Instructions to follow:
The reply is to be an exact repetition of the entries that follow, with each picture left out.

══════════════════════════════

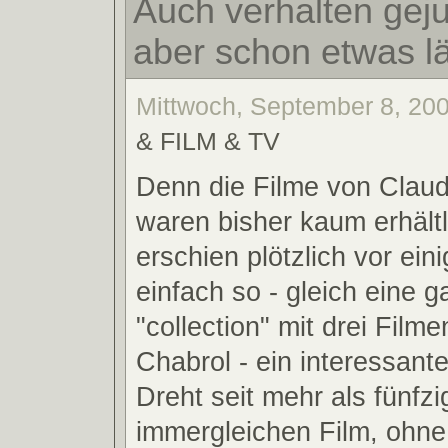
Auch verhalten gejub
aber schon etwas lä
Mittwoch, September 8, 200
& FILM & TV
Denn die Filme von Clau
waren bisher kaum erhält
erschien plötzlich vor ei
einfach so - gleich eine 
"collection" mit drei Filme
Chabrol - ein interessant
Dreht seit mehr als fünfz
immergleichen Film, ohne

══════════════════════════════

Written answer:
Auch verhalten gejub
aber schon etwas lä
Mittwoch, September 8, 200
& FILM & TV
Denn die Filme von Clau
waren bisher kaum erhält
erschien plötzlich vor ei
einfach so - gleich eine 
"collection" mit drei Filme
Chabrol - ein interessant
Dreht seit mehr als fünfz
immergleichen Film, ohne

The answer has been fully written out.